Mike Mixer, executive managing director and co-founder of the Colliers International Las Vegas office, has been in the commercial real estate industry for nearly three decades, marking more than $2 billion in transactions.
Specializing in gaming and the resort corridor, along with the University District, Mixer has represented several of that industry’s biggest players: MGM Resorts International, Wynn Resorts and Morgans Hotel Group.
Mixer, a Southern California native, came to Las Vegas to study hotel management at the University of Nevada, Las Vegas in 1984. He began his career as a marketing specialist at the Golden Nugget.
He broke into the commercial real estate industry in 1988, working for an organization that built and owned several office, retail and resort projects in Southern Nevada and California.
Five years later, he formed Stuart Mixer Commercial with a partner, Michael Stuart. The firm became Colliers International Las Vegas in the late 1990s. Stuart and Mixer stayed on after the merger.
Colliers also has a division that specializes in finding space for the growing medical industry in the valley.
Q: How will the hotel industry intersect in Las Vegas with the city’s new medical school?
A: I’ve actually talked to UNLV about this. I think there’s a good intersection between the UNLV hotel administration program and the UNLV medical school to really combine those two, and create opportunities to showcase how the combination of these two industries can really work together. In a micro way, in terms of building a hotel on the medical campus and really seeing how it works on a day-to-day basis; in terms of flying someone in and having treatments, and then fly out and they stay on campus.
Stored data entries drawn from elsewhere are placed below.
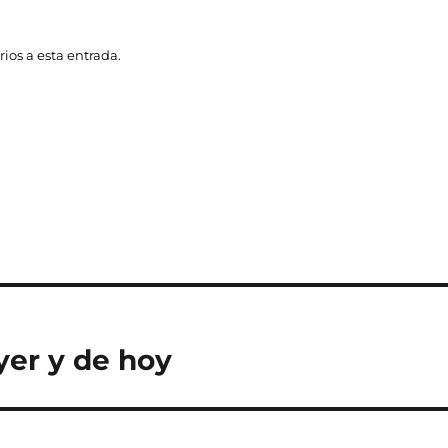
ios a esta entrada.
yer y de hoy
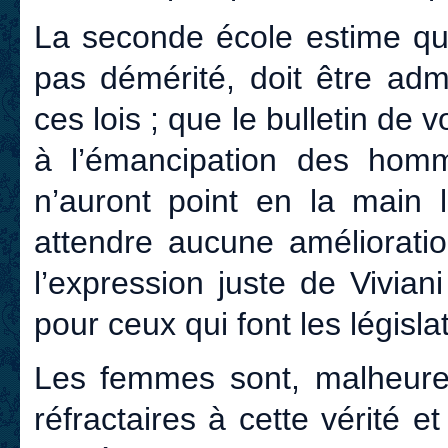
La seconde école estime que 
pas démérité, doit être adm
ces lois ; que le bulletin de 
à l’émancipation des hom
n’auront point en la main
attendre aucune amélioratio
l’expression juste de Viviani
pour ceux qui font les législa
Les femmes sont, malheure
réfractaires à cette vérité 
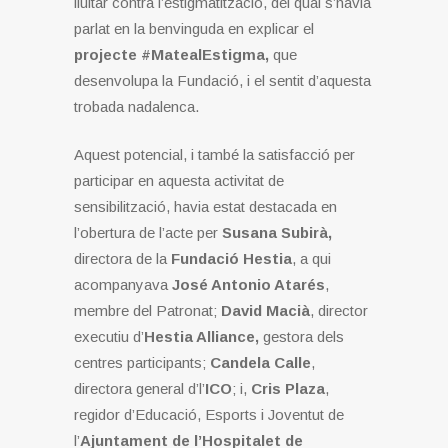
lluitar contra l’estigmatització, del qual s’havia
parlat en la benvinguda en explicar el
projecte #MatealEstigma,
que
desenvolupa la Fundació, i el sentit d’aquesta
trobada nadalenca.
Aquest potencial, i també la satisfacció per
participar en aquesta activitat de
sensibilització, havia estat destacada en
l’obertura de l’acte per
Susana Subirà,
directora de la
Fundació Hestia
, a qui
acompanyava
José Antonio Atarés
,
membre del Patronat;
David Macià
, director
executiu d’
Hestia Alliance,
gestora dels
centres participants;
Candela Calle
,
directora general d’l’
ICO
; i,
Cris Plaza
,
regidor d’Educació, Esports i Joventut de
l’
Ajuntament de l’Hospitalet de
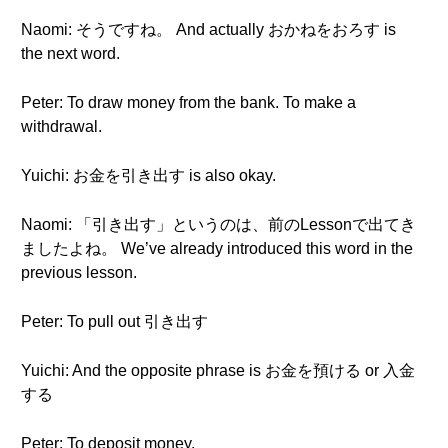
Naomi: そうですね。 And actually おかねをおろす is
the next word.
Peter: To draw money from the bank. To make a
withdrawal.
Yuichi: お金を引き出す is also okay.
Naomi: 「引き出す」というのは、前のLessonで出てき
ましたよね。 We’ve already introduced this word in the
previous lesson.
Peter: To pull out 引き出す
Yuichi: And the opposite phrase is お金を預ける or 入金
する
Peter: To deposit money.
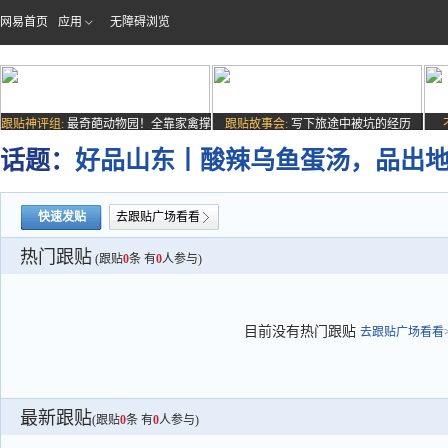
网易首页
应用
无障碍浏览
跟贴神评组:
最奇葩动物园！全靠家禽撑
跟贴故事会:
写下旅途中被坑的经历
场子
话题：
好品山东丨酸辣乌鱼蛋汤，品出地
快速发贴
去跟贴广场看看
热门跟贴
(跟贴
0
条 有
0
人参与)
目前没有热门跟贴
去跟贴广场看看>
最新跟贴
(跟贴
0
条 有
0
人参与)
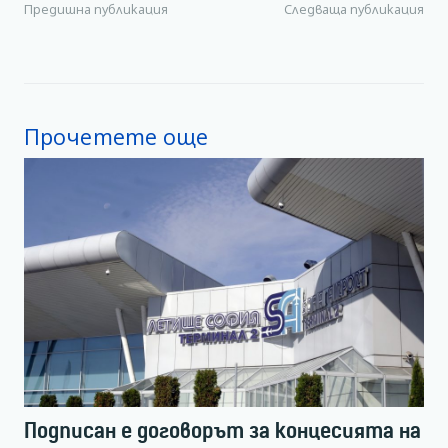
Предишна публикация
Следваща публикация
Прочетете още
Подписан е договорът за концесията на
Q: How could private industry use this concept?
A: You might see some of the larger hotel chains create something similar or (get) a medical partner for an on-campus facility, where they can attract some really high-end, quality medical professionals to be on staff, and they can actually market (it). … We’ve got the best doctors in the country here. That would be another footprint for enticing travelers to come to their hotel. There are some great opportunities there. I think we’ll start to see that being explored more in the future.
Q: What are some other effects of the new UNLV medical school?
A: What’s exciting about that is that a lot of studies across the country have shown that when students are educated in a local market — especially in the medical field — they tend to stay and find jobs after they graduate in that market. We haven’t had that … yet. We’re really excited that that will actually start to grow a new community of professionals who are educated here and stay here.
Q: Should we expect more medical tourism in Las Vegas?
A: If we can establish a really high-quality medical community, we can start to attract patients and customers from all over the world because we’re such an easy city to fly into and to stay. We can accommodate large groups, in terms of high-level medical conventions and meetings, where the top-notch minds of the medical industry can showcase what they do to a greater percentage of people. They (can) bring their conventions and symposiums here. There’s a great opportunity for us to build on that.
Q: What do you think the effects on commercial real estate will be from projects like Union Village?
A: We’ll see some additional commercial real estate growth because of those campuses.
Q: What do you like to do in your free time?
A: I’ve been a surfer all my life, but I don’t surf much in Las Vegas.